In ADO.NET, a DataAdapter functions as a bridge between a data source, and a disconnected data class, such as a DataSet. At the simplest level it will specify SQL commands that provide elementary CRUD functionality. At a more advanced level it offers all the functions required in order to create Strongly Typed DataSets, including DataRelations. Data adapters are an integral part of ADO.NET managed providers, which are the set of objects used to communicate between a data source and a dataset. (In addition to adapters, managed providers include connection objects, data reader objects, and command objects.) Adapters are used to exchange data between a data source and a dataset. In many applications, this means reading data from a database into a dataset, and then writing changed data from the dataset back to the database. However, a data adapter can move data between any source and a dataset. For example, there could be an adapter that moves data between a Microsoft Exchange server and a dataset.

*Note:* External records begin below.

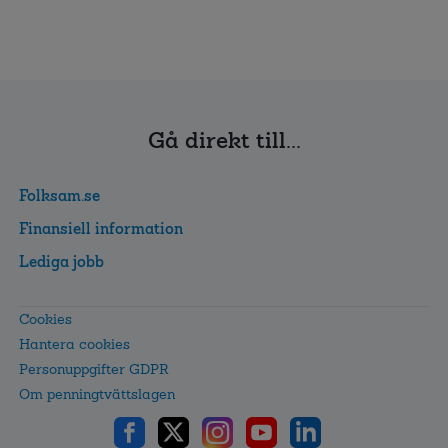
Gå direkt till...
Folksam.se
Finansiell information
Lediga jobb
Cookies
Hantera cookies
Personuppgifter GDPR
Om penningtvättslagen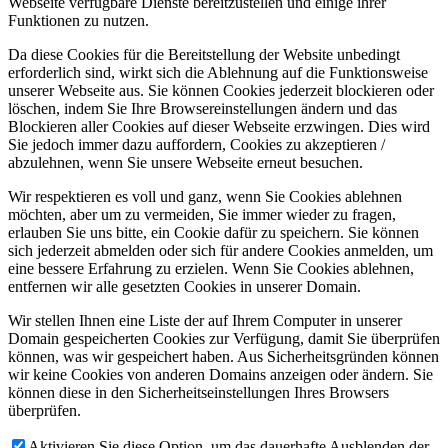
Webseite verfügbare Dienste bereitzustellen und einige ihrer
Funktionen zu nutzen.
Da diese Cookies für die Bereitstellung der Website unbedingt
erforderlich sind, wirkt sich die Ablehnung auf die Funktionsweise
unserer Webseite aus. Sie können Cookies jederzeit blockieren oder
löschen, indem Sie Ihre Browsereinstellungen ändern und das
Blockieren aller Cookies auf dieser Webseite erzwingen. Dies wird
Sie jedoch immer dazu auffordern, Cookies zu akzeptieren /
abzulehnen, wenn Sie unsere Webseite erneut besuchen.
Wir respektieren es voll und ganz, wenn Sie Cookies ablehnen
möchten, aber um zu vermeiden, Sie immer wieder zu fragen,
erlauben Sie uns bitte, ein Cookie dafür zu speichern. Sie können
sich jederzeit abmelden oder sich für andere Cookies anmelden, um
eine bessere Erfahrung zu erzielen. Wenn Sie Cookies ablehnen,
entfernen wir alle gesetzten Cookies in unserer Domain.
Wir stellen Ihnen eine Liste der auf Ihrem Computer in unserer
Domain gespeicherten Cookies zur Verfügung, damit Sie überprüfen
können, was wir gespeichert haben. Aus Sicherheitsgründen können
wir keine Cookies von anderen Domains anzeigen oder ändern. Sie
können diese in den Sicherheitseinstellungen Ihres Browsers
überprüfen.
Aktivieren Sie diese Option, um das dauerhafte Ausblenden der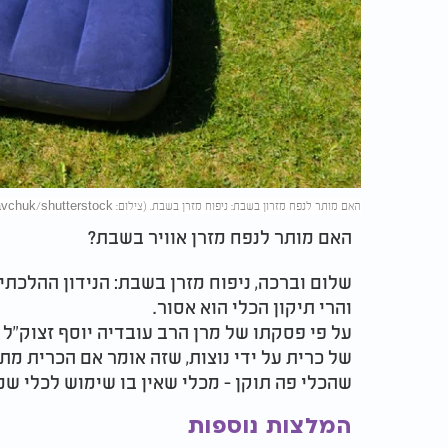
האם מותר לנפח מזרון בשבת: ניפוח מזרן בשבת. (צילום: MariKravchuk/shutterstock)
האם מותר לנפח מזרן אוויר בשבת?
שלום וברכה, ניפוח מזרן בשבת: הנידון ההלכת
והרי תיקון הכלי הוא אסור.
על פי פסקתו של מרן הרב עובדיה יוסף זצוק"ל 
של כרית על ידי נוצות, שזה אומר אם הכרית מ
שהכלי פה תוקן - מכלי שאין בו שימוש לכלי שמ
המלצות נוספות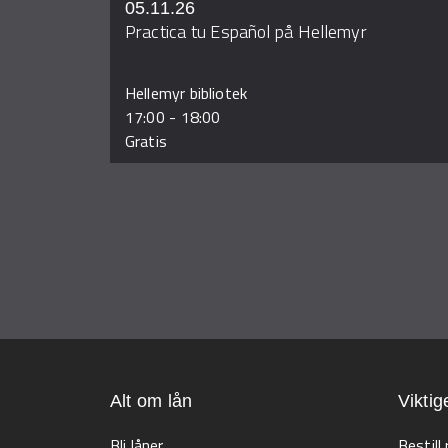
05.11.26
Practica tu Español på Hellemyr
Hellemyr bibliotek
17:00
-
18:00
Gratis
Alt om lån
Viktig
Bli låner
Bestill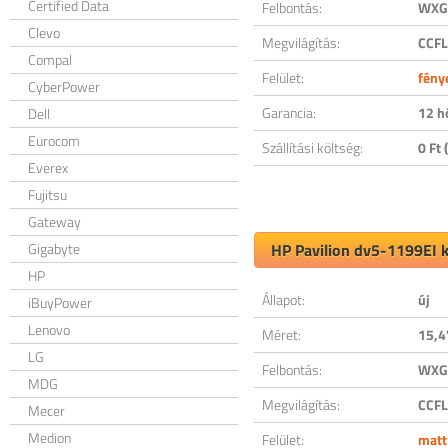
Certified Data
Felbontás:
WXGA
Clevo
Megvilágítás:
CCFL
Compal
Felület:
fény
CyberPower
Garancia:
12 h
Dell
Eurocom
Szállítási költség:
0 Ft (
Everex
Fujitsu
Gateway
Gigabyte
HP Pavilion dv5-1199EI k
HP
Állapot:
új
iBuyPower
Lenovo
Méret:
15,4
LG
Felbontás:
WXGA
MDG
Megvilágítás:
CCFL
Mecer
Medion
Felület:
matt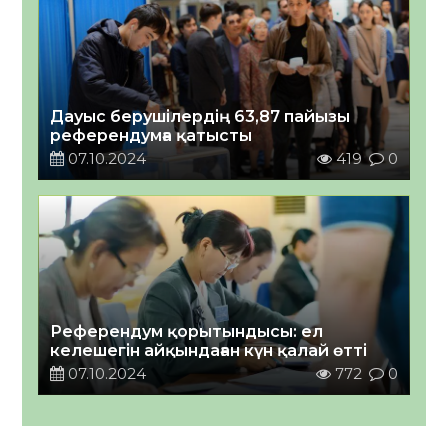
Дауыс берушілердің 63,87 пайызы
референдумға қатысты
07.10.2024
419
0
Референдум қорытындысы: ел
келешегін айқындаған күн қалай өтті
07.10.2024
772
0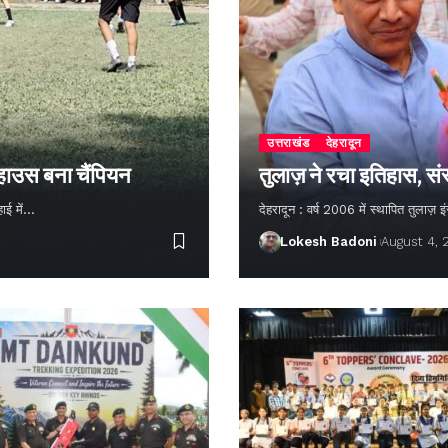
उत्तराखंड
देहरादून
 हाउस बना चैंपियन
तुलाज़ ने रचा इतिहास, सं
हाई में…
देहरादून : वर्ष 2006 में स्थापित तुलाज़
Lokesh Badoni
August 4,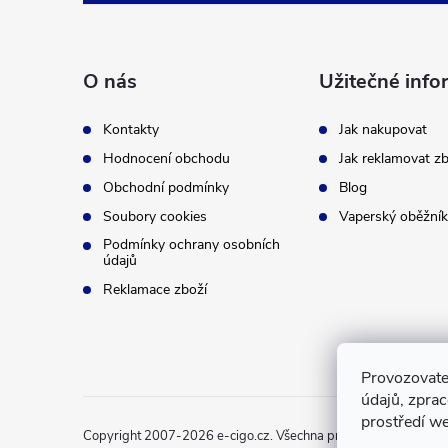
á
p
O nás
Užitečné info
a
Kontakty
Jak nakupovat
t
Hodnocení obchodu
Jak reklamovat zb
Obchodní podmínky
Blog
í
Soubory cookies
Vaperský oběžník
Podmínky ochrany osobních
údajů
Reklamace zboží
Provozovate
údajů, zpra
prostředí we
Copyright 2007-2026
e-cigo.cz
. Všechna práva vyhrazena.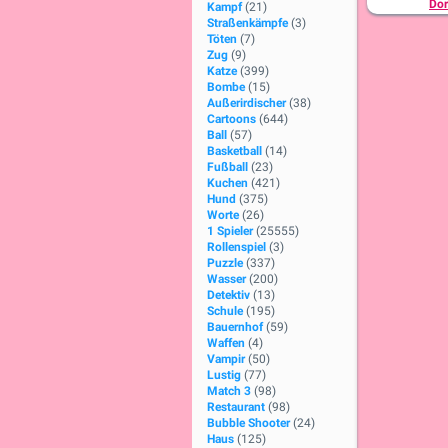
Dor
Kampf
(21)
Straßenkämpfe
(3)
Töten
(7)
Zug
(9)
Katze
(399)
Bombe
(15)
Außerirdischer
(38)
Cartoons
(644)
Ball
(57)
Basketball
(14)
Fußball
(23)
Kuchen
(421)
Hund
(375)
Worte
(26)
1 Spieler
(25555)
Rollenspiel
(3)
Puzzle
(337)
Wasser
(200)
Detektiv
(13)
Schule
(195)
Bauernhof
(59)
Waffen
(4)
Vampir
(50)
Lustig
(77)
Match 3
(98)
Restaurant
(98)
Bubble Shooter
(24)
Haus
(125)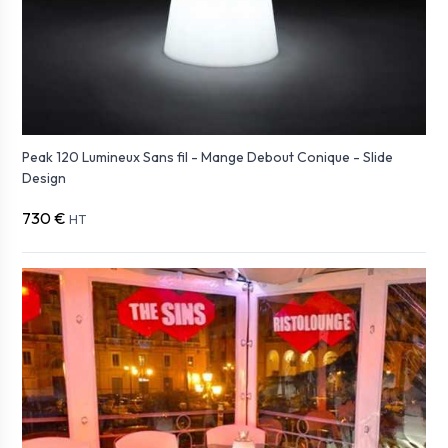
Peak 120 Lumineux Sans fil - Mange Debout Conique - Slide
Design
730 €
HT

Sometimes the data you work with is primarily read-only and you rarely need to make changes to the underlying data source Some situations also call for caching data in memory to minimize the number of database calls for data that does not change. The data adapter makes it easy for you to accomplish these things by helping to manage data in a disconnected mode. The data adapter fills a DataSet object when reading the data and writes in a single batch when persisting changes back to the database. A data adapter contains a reference to the connection object and opens and closes the connection automatically when reading from or writing to the database. Additionally, the data adapter contains command object references for SELECT, INSERT, UPDATE, and DELETE operations on the data. You will have a data adapter defined for each table in a DataSet and it will take care of all communication with the database for you. All you need to do is tell the data adapter when to load from or write to the database.